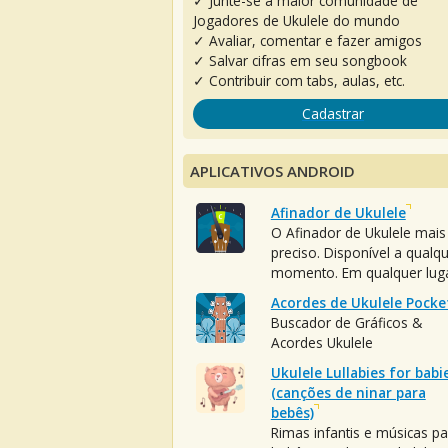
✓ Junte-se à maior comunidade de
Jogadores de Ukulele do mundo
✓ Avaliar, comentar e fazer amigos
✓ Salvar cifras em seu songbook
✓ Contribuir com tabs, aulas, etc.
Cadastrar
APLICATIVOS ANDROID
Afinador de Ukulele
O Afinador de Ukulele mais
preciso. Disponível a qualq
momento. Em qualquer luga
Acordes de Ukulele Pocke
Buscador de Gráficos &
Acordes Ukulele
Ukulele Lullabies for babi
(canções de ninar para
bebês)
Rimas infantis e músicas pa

★ ★ ★ ★ ★ ★ ★

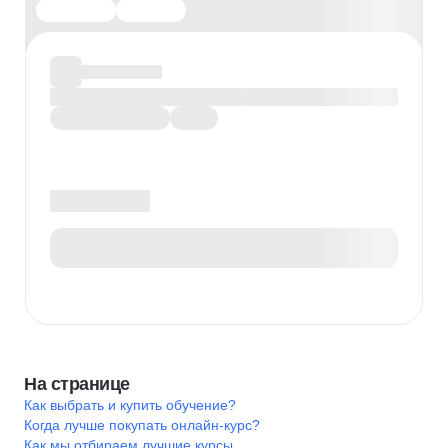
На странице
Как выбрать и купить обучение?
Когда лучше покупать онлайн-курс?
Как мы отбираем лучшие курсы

★ ★ ★ ★ ★ ★ ★

Look back at the data above. Transcribe exactly the lines starting at the line that contains "O Afinador de Ukulele mais" and ending at the line that contains "Rimas infantis e músicas pa".

O Afinador de Ukulele mais
preciso. Disponível a qualq
momento. Em qualquer luga
Acordes de Ukulele Pocke
Buscador de Gráficos &
Acordes Ukulele
Ukulele Lullabies for babi
(canções de ninar para
bebês)
Rimas infantis e músicas pa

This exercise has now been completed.